The book was adapted into a screenplay by the writer Kurt Luedtke, and directed by the American Sydney Pollack. Streep played Karen Blixen; Redford played Denys Finch Hatton; and Klaus Maria Brandauer played Baron Bror Blixen. Others in the film included Michael Kitchen as Berkeley Cole; Malick Bowens as Farah; Stephen Kinyanjui as the Chief; Michael Gough as Lord Delamere; Suzanna Hamilton as Felicity, and the model/actress Iman as Mariammo.
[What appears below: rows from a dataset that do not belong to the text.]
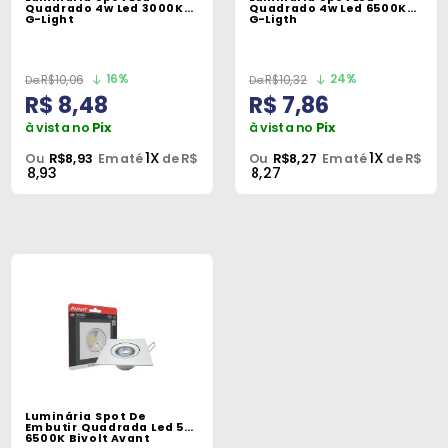
Máquinas
Quadrado 4w Led 3000K
Quadrado 4w Led 6500K
G-Light
G-Ligth
Iluminação
16%
24%
R$10,06
R$10,32
Materiais
R$ 8,48
R$ 7,86
de
à vista no
Pix
à vista no
Pix
Construção
1X
1X
Ou
R$8,93
Em até
de R$
Ou
R$8,27
Em até
de R$
8,93
8,27
Materiais
Elétricos
Materiais
Hidráulicos
e
Pneumáticos
Tintas
e
Luminária Spot De
Químicos
Embutir Quadrada Led 5W
6500K Bivolt Avant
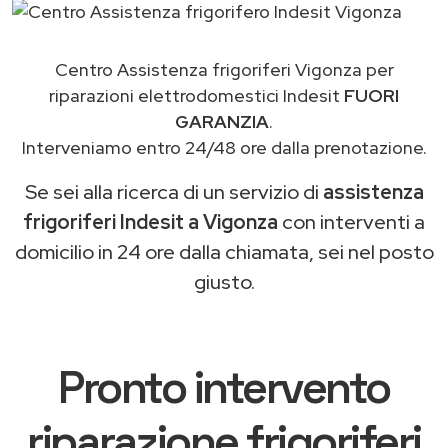
Centro Assistenza frigoriferi Vigonza per
riparazioni elettrodomestici Indesit
FUORI
GARANZIA
.
Interveniamo entro 24/48 ore dalla prenotazione.
Se sei alla ricerca di un servizio di
assistenza
frigoriferi Indesit a Vigonza
con interventi a
domicilio in 24 ore dalla chiamata, sei nel posto
giusto.
Pronto intervento
riparazione frigoriferi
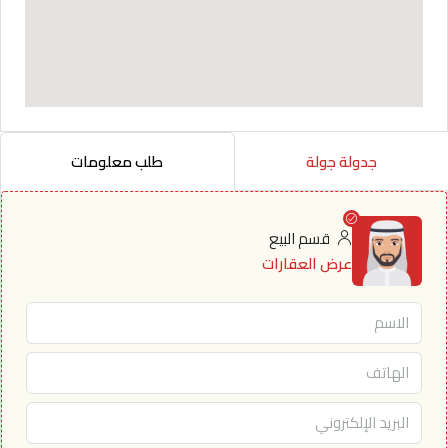
جدولة جولة
طلب معلومات
قسم البيع
عرض العقارات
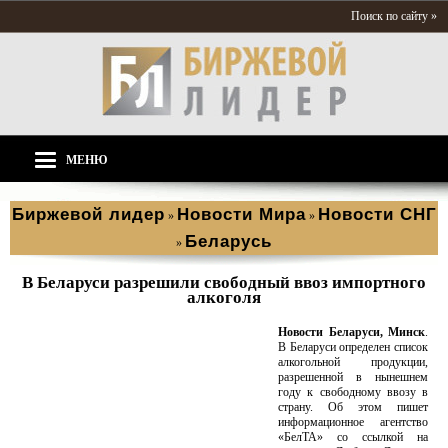
Поиск по сайту »
МЕНЮ
Биржевой лидер
Новости Мира
Новости СНГ
»
»
Беларусь
»
В Беларуси разрешили свободный ввоз импортного
алкоголя
Новости Беларуси, Минск
.
В Беларуси определен список
алкогольной продукции,
разрешенной в нынешнем
году к свободному ввозу в
страну. Об этом пишет
информационное агентство
«БелТА» со ссылкой на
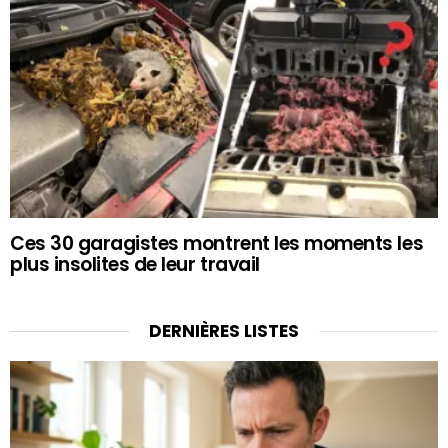
Ces 30 garagistes montrent les moments les
plus insolites de leur travail
DERNIÈRES LISTES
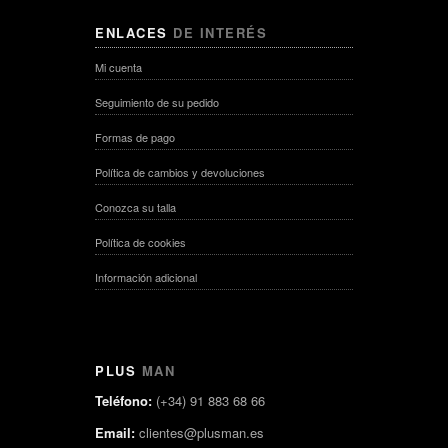
ENLACES
DE INTERÉS
Mi cuenta
Seguimiento de su pedido
Formas de pago
Política de cambios y devoluciones
Conozca su talla
Política de cookies
Información adicional
PLUS
MAN
Teléfono:
(+34) 91 883 68 66
Email:
clientes@plusman.es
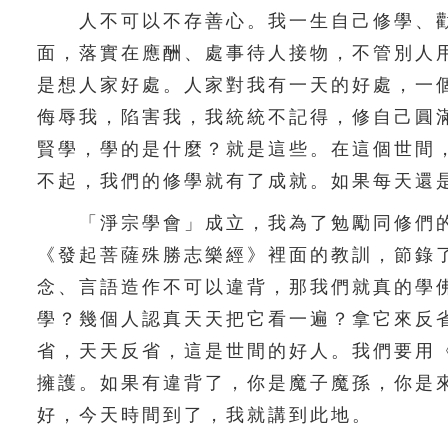
人不可以不存善心。我一生自己修學、勸
面，落實在應酬、處事待人接物，不管別人
是想人家好處。人家對我有一天的好處，一
侮辱我，陷害我，我統統不記得，修自己圓
賢學，學的是什麼？就是這些。在這個世間
不起，我們的修學就有了成就。如果每天還
「淨宗學會」成立，我為了勉勵同修們的
《發起菩薩殊勝志樂經》裡面的教訓，節錄
念、言語造作不可以違背，那我們就真的學
學？幾個人認真天天把它看一遍？拿它來反
省，天天反省，這是世間的好人。我們要用
擁護。如果有違背了，你是魔子魔孫，你是
好，今天時間到了，我就講到此地。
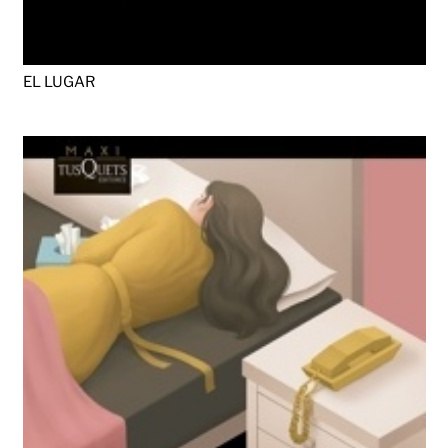
EL LUGAR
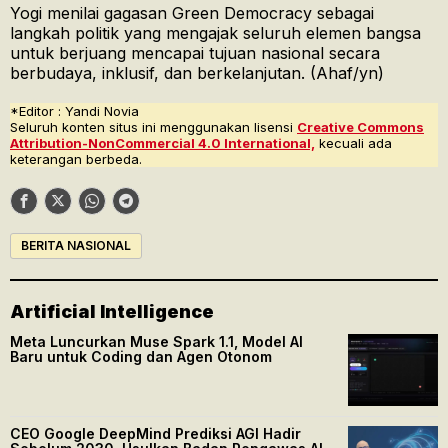
Yogi menilai gagasan Green Democracy sebagai
langkah politik yang mengajak seluruh elemen bangsa
untuk berjuang mencapai tujuan nasional secara
berbudaya, inklusif, dan berkelanjutan. (Ahaf/yn)
*Editor : Yandi Novia
Seluruh konten situs ini menggunakan lisensi
Creative Commons
Attribution-NonCommercial 4.0 International,
kecuali ada
keterangan berbeda.
BERITA NASIONAL
Artificial Intelligence
Meta Luncurkan Muse Spark 1.1, Model AI
Baru untuk Coding dan Agen Otonom
CEO Google DeepMind Prediksi AGI Hadir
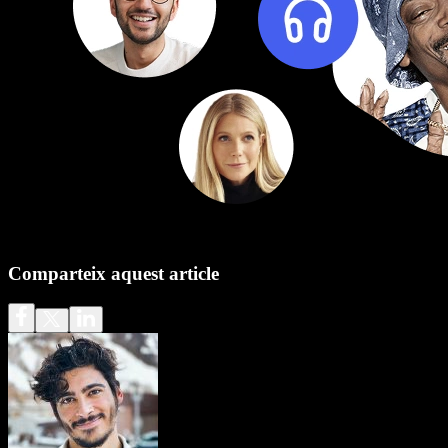
Comparteix aquest article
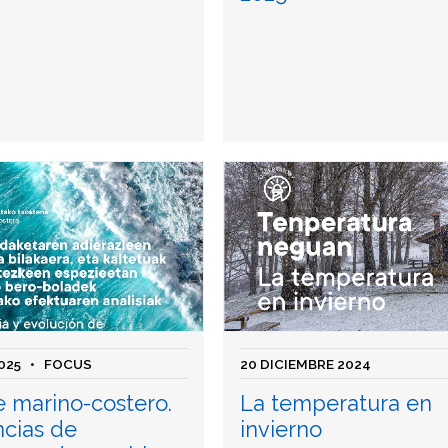
025
• FOCUS
20 DICIEMBRE 2024
e marino-costero.
La temperatura en
cias de
invierno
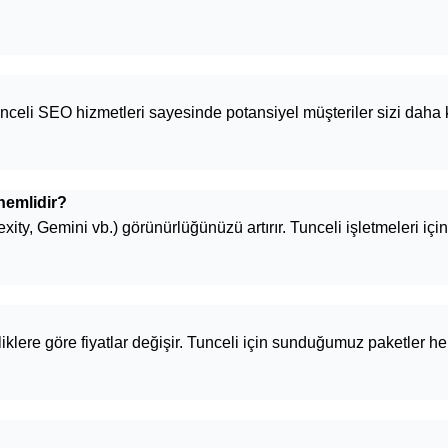
nceli SEO hizmetleri sayesinde potansiyel müşteriler sizi daha 
nemlidir?
y, Gemini vb.) görünürlüğünüzü artırır. Tunceli işletmeleri için
lliklere göre fiyatlar değişir. Tunceli için sunduğumuz paketler 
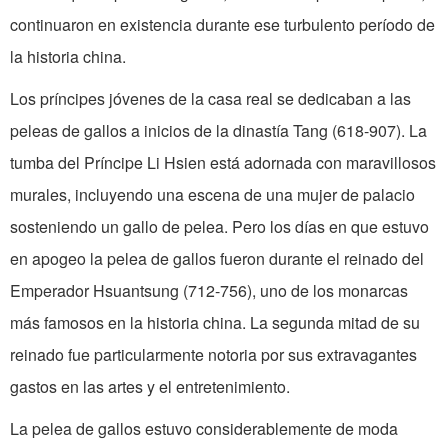
continuaron en existen­cia durante ese turbulento período de
la historia china.
Los príncipes jóvenes de la casa real se dedicaban a las
peleas de gallos a ini­cios de la dinastía Tang (618-907). La
tumba del Príncipe Li Hsien está ador­nada con maravillosos
murales, in­cluyendo una escena de una mujer de pa­lacio
sosteniendo un gallo de pelea. Pero los días en que estuvo
en apogeo la pelea de gallos fueron durante el reinado del
Emperador Hsuantsung (712-756), uno de los monarcas
más famosos en la historia china. La segunda mitad de su
reinado fue particularmente notoria por sus ex­travagantes
gastos en las artes y el entretenimiento.
La pelea de gallos estuvo considera­blemente de moda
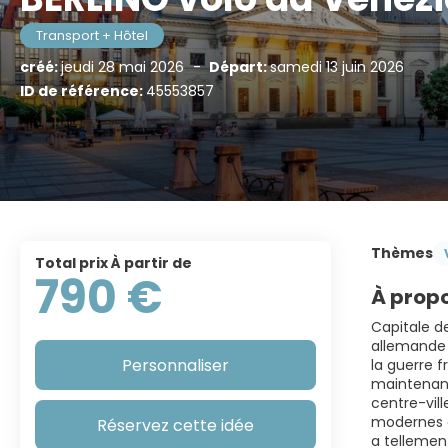
Transport + Hôtel
créé:
jeudi 28 mai 2026
-
Départ:
samedi 13 juin 2026
ID de référence:
45553857
Thèmes
Total prix À partir de
790 €
À propo
Capitale de
allemande n
Personnaliser
la guerre f
maintenant
centre-vill
modernes de
Réservez cette idée
a tellemen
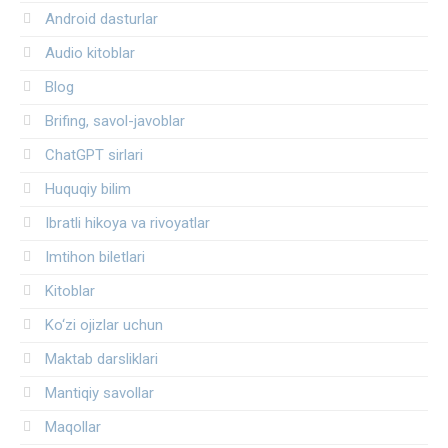
Android dasturlar
Audio kitoblar
Blog
Brifing, savol-javoblar
ChatGPT sirlari
Huquqiy bilim
Ibratli hikoya va rivoyatlar
Imtihon biletlari
Kitoblar
Ko‘zi ojizlar uchun
Maktab darsliklari
Mantiqiy savollar
Maqollar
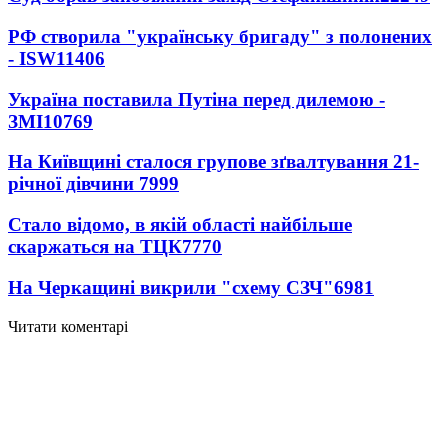
РФ створила "українську бригаду" з полонених
- ISW
11406
Україна поставила Путіна перед дилемою -
ЗМІ
10769
На Київщині сталося групове зґвалтування 21-
річної дівчини
7999
Стало відомо, в якій області найбільше
скаржаться на ТЦК
7770
На Черкащині викрили "схему СЗЧ"
6981
Читати коментарі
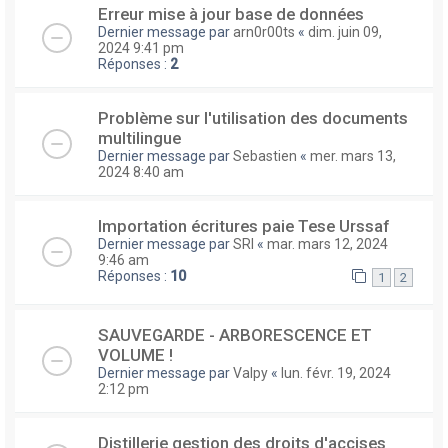
Erreur mise à jour base de données
Dernier message par
arn0r00ts
«
dim. juin 09,
2024 9:41 pm
Réponses :
2
Problème sur l'utilisation des documents
multilingue
Dernier message par
Sebastien
«
mer. mars 13,
2024 8:40 am
Importation écritures paie Tese Urssaf
Dernier message par
SRI
«
mar. mars 12, 2024
9:46 am
Réponses :
10
1
2
SAUVEGARDE - ARBORESCENCE ET
VOLUME !
Dernier message par
Valpy
«
lun. févr. 19, 2024
2:12 pm
Distillerie gestion des droits d'accises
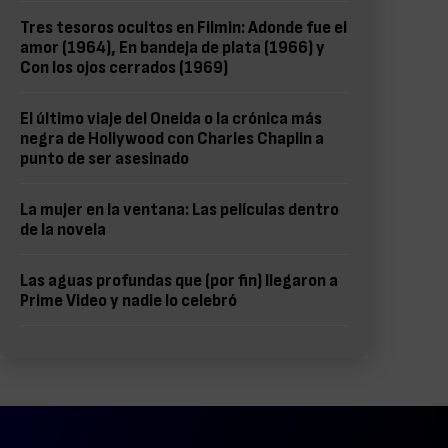
Tres tesoros ocultos en Filmin: Adonde fue el
amor (1964), En bandeja de plata (1966) y
Con los ojos cerrados (1969)
El último viaje del Oneida o la crónica más
negra de Hollywood con Charles Chaplin a
punto de ser asesinado
La mujer en la ventana: Las películas dentro
de la novela
Las aguas profundas que (por fin) llegaron a
Prime Video y nadie lo celebró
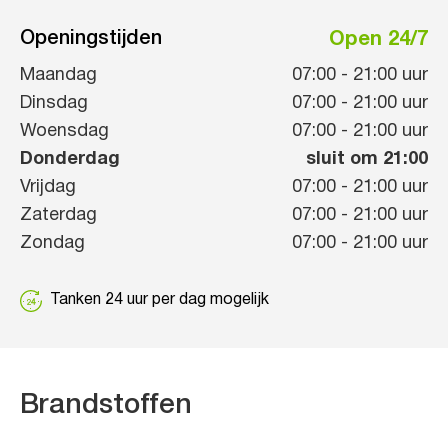
Openingstijden
Open 24/7
Maandag
07:00
-
21:00
uur
Dinsdag
07:00
-
21:00
uur
Woensdag
07:00
-
21:00
uur
Donderdag
sluit om 21:00
Vrijdag
07:00
-
21:00
uur
Zaterdag
07:00
-
21:00
uur
Zondag
07:00
-
21:00
uur
Tanken 24 uur per dag mogelijk
Brandstoffen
The story begins in 1913 in Denmark, when Karen Dinesen (a wealthy but unmarried woman) asks her friend Baron Bror Blixen (Klaus Maria Brandauer) to enter into a marriage of convenience with her. Although Bror is a member of the aristocracy, he is no longer financially secure; therefore, he agrees to the marriage, and the two of them plan to move to Africa to begin a dairy farm.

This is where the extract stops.